À frente da iniciativa desde agosto de 2016, João Raphael, que concluiu, também na UFBA, o bacharelado interdisciplinar em humanidades, atua conscientizando adolescentes e jovens sobre o uso da energia solar como alternativa às atuais fontes tradicionais. Estima-se que isso impactaria em uma economia significativa na conta de luz das escolas, que gira em torno de R$ 6 mil por mês – recursos que poderiam ser direcionados a outros benefícios para a mesma escola ou comunidade.

Além disso, João Raphael destaca que também tem o objetivo de despertar seu público para questões globais, como a necessidade da transição do uso de energias poluidoras para energias provenientes de fontes limpas e renováveis, e que os cidadãos podem por si só captar sua própria energia.

João Raphael cursa o terceiro semestre de psicologia. Ele foi selecionado e treinado pela ong Greenpeace e participou da instalação de placas solares em duas escolas públicas nas cidades de São Paulo (SP) e Uberlândia (MG).

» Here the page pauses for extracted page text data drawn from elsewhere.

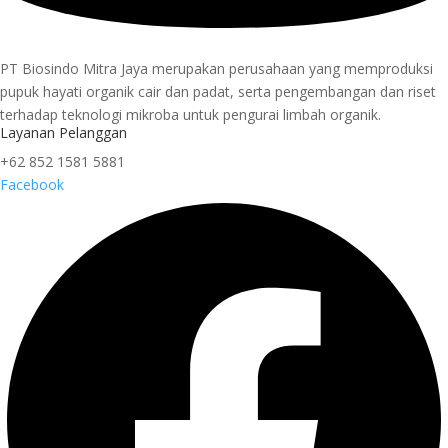
PT Biosindo Mitra Jaya merupakan perusahaan yang memproduksi
pupuk hayati organik cair dan padat, serta pengembangan dan riset
terhadap teknologi mikroba untuk pengurai limbah organik.
Layanan Pelanggan
+62 852 1581 5881
Facebook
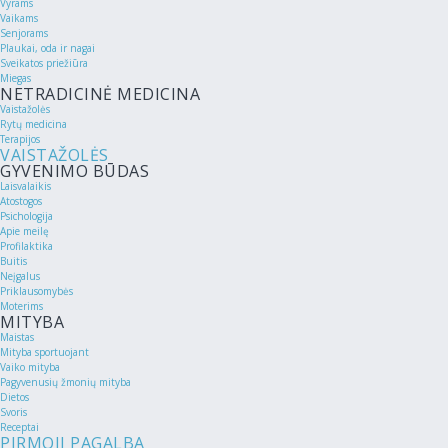
Vyrams
Vaikams
Senjorams
Plaukai, oda ir nagai
Sveikatos priežiūra
Miegas
NETRADICINĖ MEDICINA
Vaistažolės
Rytų medicina
Terapijos
VAISTAŽOLĖS
GYVENIMO BŪDAS
Laisvalaikis
Atostogos
Psichologija
Apie meilę
Profilaktika
Buitis
Neįgalus
Priklausomybės
Moterims
MITYBA
Maistas
Mityba sportuojant
Vaiko mityba
Pagyvenusių žmonių mityba
Dietos
Svoris
Receptai
PIRMOJI PAGALBA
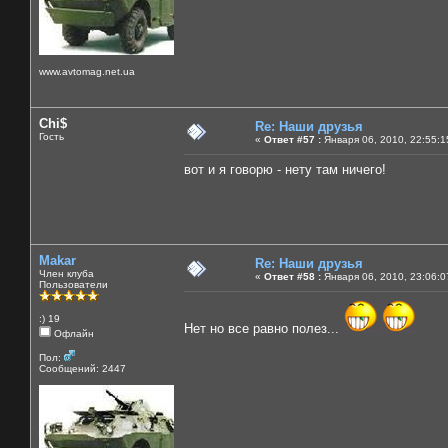
www.avtomag.net.ua
Chi$
Re: Наши друзья
Гость
«
Ответ #57 :
Января 06, 2010, 22:55:1
вот и я говорю - нету там ничего!
Makar
Re: Наши друзья
Член клуба
«
Ответ #58 :
Января 06, 2010, 23:06:0
Пользователи
:) 19
Нет но все равно полез...
Офлайн
Пол:
Сообщений: 2447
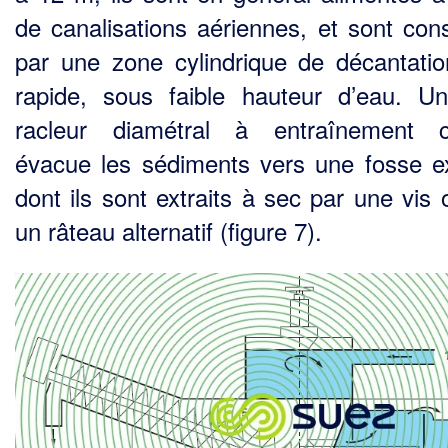
de cana­lisations aériennes, et sont cons
par une zone cylindrique de décantatio
rapide, sous faible hau­teur d’eau. U
racleur diamétral à entraînement c
évacue les sédiments vers une fosse e
dont ils sont extraits à sec par une vis 
un râteau alternatif (figure 7).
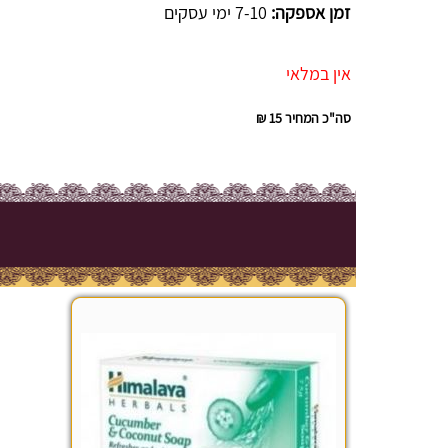
זמן אספקה:
7-10 ימי עסקים
אין במלאי
סה"כ המחיר
15 ₪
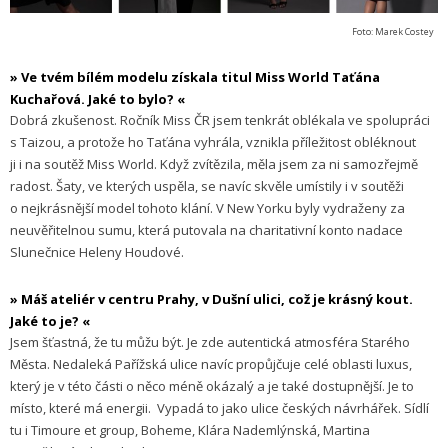
Foto: Marek Costey
» Ve tvém bílém modelu získala titul Miss World Taťána
Kuchařová. Jaké to bylo? «
Dobrá zkušenost. Ročník Miss ČR jsem tenkrát oblékala ve spolupráci
s Taizou, a protože ho Taťána vyhrála, vznikla příležitost obléknout
ji i na soutěž Miss World. Když zvítězila, měla jsem za ni samozřejmě
radost. Šaty, ve kterých uspěla, se navíc skvěle umístily i v soutěži
o nejkrásnější model tohoto klání. V New Yorku byly vydraženy za
neuvěřitelnou sumu, která putovala na charitativní konto nadace
Slunečnice Heleny Houdové.
» Máš ateliér v centru Prahy, v Dušní ulici, což je krásný kout.
Jaké to je? «
Jsem šťastná, že tu můžu být. Je zde autentická atmosféra Starého
Města. Nedaleká Pařížská ulice navíc propůjčuje celé oblasti luxus,
který je v této části o něco méně okázalý a je také dostupnější. Je to
místo, které má energii.
Vypadá to jako ulice českých návrhářek. Sídlí
tu i Timoure et group, Boheme, Klára Nademlýnská, Martina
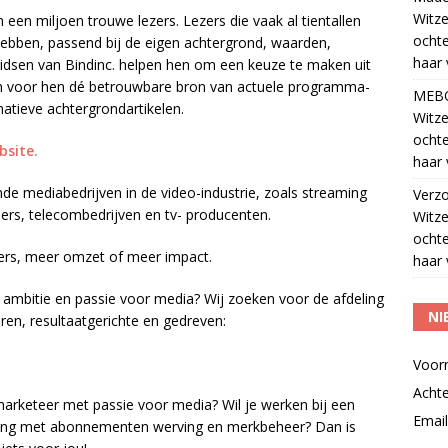
Witze
m een miljoen trouwe lezers. Lezers die vaak al tientallen
ocht
ebben, passend bij de eigen achtergrond, waarden,
haar 
idsen van Bindinc. helpen hen om een keuze te maken uit
n voor hen dé betrouwbare bron van actuele programma-
MEB
matieve achtergrondartikelen.
Witze
ocht
bsite.
haar 
e mediabedrijven in de video-industrie, zoals streaming
Verz
ers, telecombedrijven en tv- producenten.
Witze
ocht
jkers, meer omzet of meer impact.
haar 
ol ambitie en passie voor media? Wij zoeken voor de afdeling
NI
en, resultaatgerichte en gedreven:
Voor
Acht
 marketeer met passie voor media? Wil je werken bij een
Email
ring met abonnementen werving en merkbeheer? Dan is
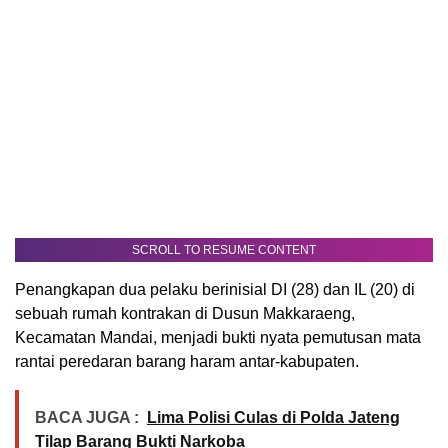
SCROLL TO RESUME CONTENT
Penangkapan dua pelaku berinisial DI (28) dan IL (20) di
sebuah rumah kontrakan di Dusun Makkaraeng,
Kecamatan Mandai, menjadi bukti nyata pemutusan mata
rantai peredaran barang haram antar-kabupaten.
BACA JUGA :
Lima Polisi Culas di Polda Jateng
Tilap Barang Bukti Narkoba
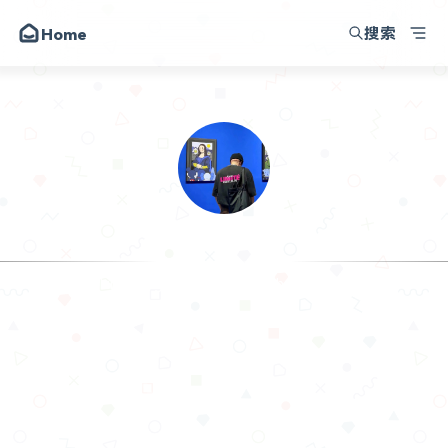
搜索
Home
韩小韩博客
朋友
圈子
动态
昔日
.𝙃𝙖𝙣
留言
I am making progress in the time I haven't shar
关于
API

Valendo-se da experiência obtida como multiplicador solar pelo Greenpeace, ele se tornou (em parceria com o professor universitário e doutor em Ciências, Energia e Ambiente pela UFBA Gustavo Alonso Muñoz) cofundador do projeto para Salvador, uma das três cidades brasileiras escolhidas para a campanha do uso de energia solar nas escolas – as outras são Fortaleza e Belém.

Durante as oficinas, o multiplicador expõe objetos solares, como placas, painéis, brinquedos e até alimentos cozidos com o uso de fogões solares, chamando a atenção para o potencial existente na energia gerada pelo sol. Um evento semelhante foi realizado recentemente, sob a coordenação de Raphael, no IHAC-LABi, a fim de difundir para a comunidade UFBA os benefícios da captação e aproveitamento da energia solar mediante o uso de objetos solares.

O projeto Sinergia Solar busca mostrar ao público a possibilidade de cada cidadão gerar sua própria energia, conforme as resoluções 482 e 687 da Agência Nacional de Energia Elétrica. Também visa fortalecer o compromisso social dos estudantes de escolas da rede pública e conta com apoio do Greenpeace e das Secretarias de Educação do Estado da Bahia e do município de Salvador.

Um comentário em “Um voluntário da energia solar em escolas públicas

  1. Excelente!
    Realmente, a conscientização é o caminho para manter o pouco que ainda nos resta, deste planeta tão prejudicado..
    Infelizmente os custos para a compra das placas solares não cabe no bolso dos brasileiros que mais precisam. É fato positivo na área da construção civil, que já experimentam e efetuam esse trabalho consciente.